Call for a Data Bill of Rights

Early open source pioneer Brian Behlendorf famously said, "the most important requirement [in open source] is the right to fork.” He wisely observed that the right to fork source code generally ensured it never actually be done. The mere threat of forking creates an incentive driving good behavior. Most open source communities are able to self-police well enough that true forking is a rarity.

I would like to update this thesis for the year 2015: the most important requirement today is the right to take your data and leave. Security, privacy, and tractability of data collection can and will be solved by free markets as long as the incentives are right.  It all hinges on what I’m calling a Data Bill of Rights.

The Internet of Chattering Things

The future will be a busy place with an endless array of devices collecting data about us. Cisco says they will number 50 billion. Their estimate is a bit high for my taste, but the number will surely be large.

A better way to think about devices is per-capita. With an eventual world population of ~10 billion that’s 50 devices per person. Hmm.. that doesn’t seem so unrealistic now. I know I’ve got at least 20things in my house that can collect data in some form or another, and it’s only a matter of time before they attach to the network. Having 50 per person by mid-century is quite feasible.

Such a future is both awesome and terrifying. The power will be amazing. We already have the abilities of supermen. We can transmit a thought around the world to anyone who’ll listen. We can summon a car without a word, have any product shipped to our homes in two days, and control machines with a gesture.

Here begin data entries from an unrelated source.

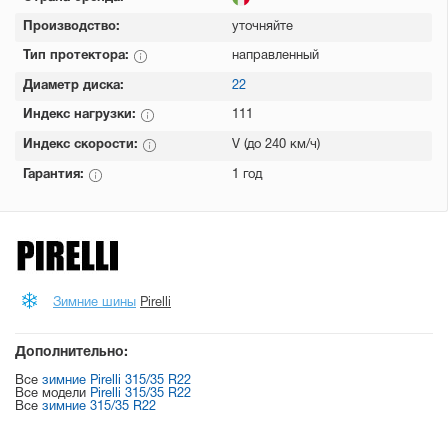
Производство:
уточняйте
Тип протектора:
направленный
Диаметр диска:
22
Индекс нагрузки:
111
Индекс скорости:
V (до 240 км/ч)
Гарантия:
1 год
Зимние шины
Pirelli
Дополнительно:
Все
зимние Pirelli 315/35 R22
Все модели
Pirelli 315/35 R22
Все
зимние 315/35 R22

Yes, future technology will be powerful but, as always, power has it’s downsides. Constant communication through products and services which aren’t ours opens many questions. Is our data private? Is our data secure? Which device is talking to which? Can my devices from different vendors even communicate? However I’m not actually worrying about any of those things. I’m more worried about a deeper issue: the underlying incentives.

The Social Network

Let’s consider a future theoretical social network. We’ll call it WhatTwitFace or WTF for short. WTF lets people share their private thoughts and emotions through the eternal medium of the selfie. Each photo is tagged with time, location, and mental state (using a neural sensor embedded into their Apple Watch 4’s). 

Users of WTF love the service but they worry about their privacy. What if WTF is hacked? What if WTF sells their data to advertisers? WTF might use neural targeting to subconsciously influence our purchasing habits.  How do what what WTF is really doing? 

WTF has a terms of service but we have no way of knowing if they are really abiding by those rules; which they could change at a moment’s notice anyway.  How do we make sure they behave?

One option is to create a regulatory environment that sets out specific privacy and security rules. A set of laws specifying what companies can and can’t do. I don’t think this will work.

Here's the problem: technology laws age like milk. They proscribe specific behavior that is barely relevant by the time they are passed, much less a few decades in the future. Just look at the DMCA.  New laws also cut off many valid business models that aren’t anticipated at the time they are passed. And even if the laws are perfect how do we know a company hasn’t found a clever way around it them? Enforcement is hard, and humans are sneaky. Fortunately we already have a solution. Instead of proscribing behavior we can use rules to create a market.

Data Ownership

Too often people say "free markets” when they only mean the second part: the market; a place to exchange. We often forget the ‘free as in freedom’ part, which is really more important. A market can find good solutions only when it moves freely. If there is only one player in the market, the market won’t work. If not all companies play by the same rules, the market won’t work. 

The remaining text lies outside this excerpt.